As your limit involves the indeterminate form $\frac{0}{0}$ we examine the limit

$$\lim_{x \to 0} \frac{\frac{d}{dx} \int_0^{x} (e^{t^2}-1)dt}{\frac{d}{dx} \int_0^{x^2} \sin (t) dt}=\lim_{x \to 0} \frac{e^{x^2}-1}{2x\sin(x^2)}.$$

Where we have applied the fundamental theorem of calculus to get the RHS. Using l'Hôpital's rule a second time seems to give the answer.

Answer 3

Already typing up the solution before I saw the solution of user1337.

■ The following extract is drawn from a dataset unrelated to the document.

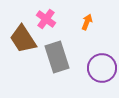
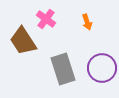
orange arrow: rotated 140 degrees clockwise
brown trapezoid: moved 2 px down
gray rectangle: moved 6 px right, 12 px down
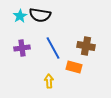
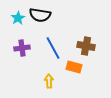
cyan star: moved 2 px left, 2 px down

So from where he stopped, I continue...

$\lim_{x \to 0} \frac{e^{x^2}-1}{2x\sin(x^2)}= \lim_{x \to 0}\frac{2xe^{x^2}}{4x^2\cos(x^2)+2\sin(x^2)}=\lim_{x \to 0}\frac{4x^2e^{x^2}+2e^{x^2}}{8x\cos(x^2)-8x^3\sin{x^2}+4x\cos(x^2)}=\frac{2}{0}$.

Answer 4

Starting from user1337's answer, consider $$A=\frac{e^{x^2}-1}{2x\sin(x^2)}$$ when $x$ is small.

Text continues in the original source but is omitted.